Jayson Tatum hasn’t said much about Boston Celtics matters, which might impact his future heavily. That is until now.
The C’s forward at last commented on Boston’s recent shakeup, in which Danny Ainge retired after 18 years as president of basketball operations June 2, and Brad Stevens vacated his position as head coach to replace him as boss.
“I was shocked,” Tatum said in a column The Boston Globe’s Gary Washburn published Saturday. “It wasn’t like I saw it coming.
“I?m happy for him (Ainge). Something that he and his family discussed, but he felt like it was best for him. It made sense, and I still have a good relationship with him. I don’t think anything will change in that aspect. He did what he thought was best for himself and his family. Sometimes change can be good, so we?ll see.”
Stevens was the Celtics’ head coach in each of Tatum’s first four NBA seasons. Here’s how Tatum views Stevens’ promotion.
“I’m just going to go with it,” Tatum told Washburn. “Obviously it’s a change going from my coach to being in the front office. Seeing him in a different lens. But it’s the business of basketball. It happened and you gotta keep going.”
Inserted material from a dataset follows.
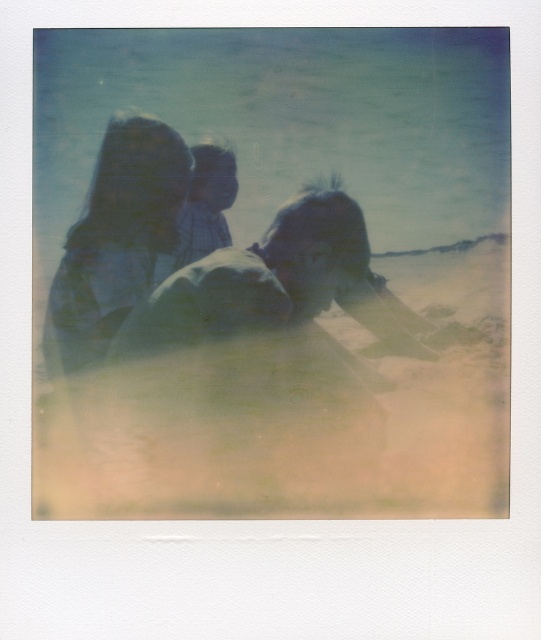 You are a photographer trying to place a new element in the Polaroid photo. The blue fabric couple at center is located at coordinates 0.398, 0.377. Where should you position the new element so it doesn not overlap with them?

The blue fabric couple at center is located at coordinates (203, 253). To avoid overlapping, position the new element away from these coordinates, such as near the edges or corners of the image.

You are a photographer trying to arrange two subjects in a vintage Polaroid photo. You have a blue fabric couple at center and a plaid fabric shirt at center. Based on the scene, which subject should be placed to the right side?

Answer: The blue fabric couple at center should be placed to the right side of the plaid fabric shirt at center as per the description. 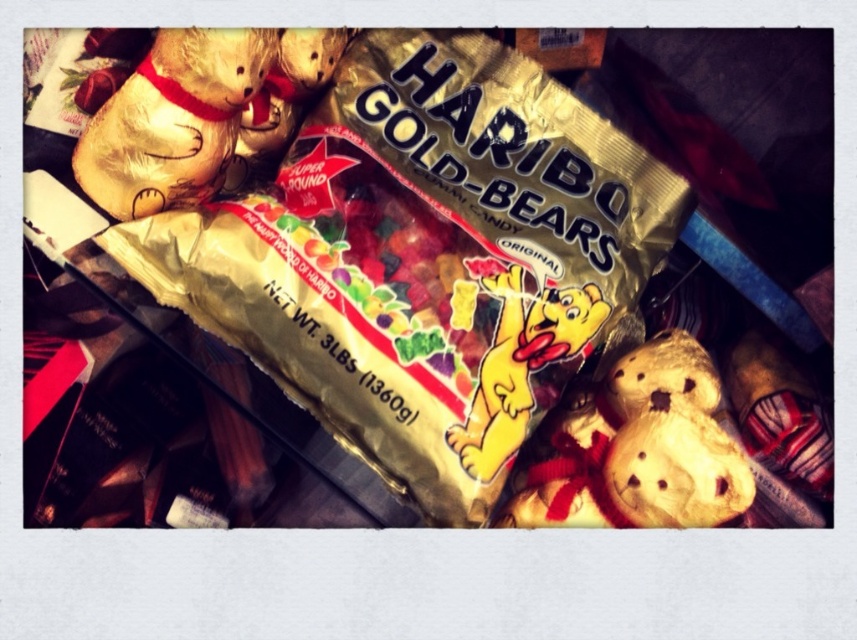 You are looking at the Haribo Gold Bears candy package. There is a matte gold plush bear at lower right and a gold foil bear at upper left. Which bear appears closer to you?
Having consulted key players during the search for Stevens’ successor, the Celtics ultimately hired Ime Udoka as Stevens’ successor. Tatum has commented favorably on Udoka’s arrival but has said little to nothing publicly about either Ainge or Stevens since the shakeup that preceded it. Chances are Tatum needed to take some time off after Boston’s compressed 2020-21 season and reflect on the seismic events.
Oh and there also has been the not-so-small matter of the Tokyo Olympics, for which Tatum is preparing with hopes of leading Team USA to the gold medal in the men’s basketball tournament.
Nevertheless, Tatum certainly will have plenty more to say about all things Celtics in a few weeks’ time, if not sooner.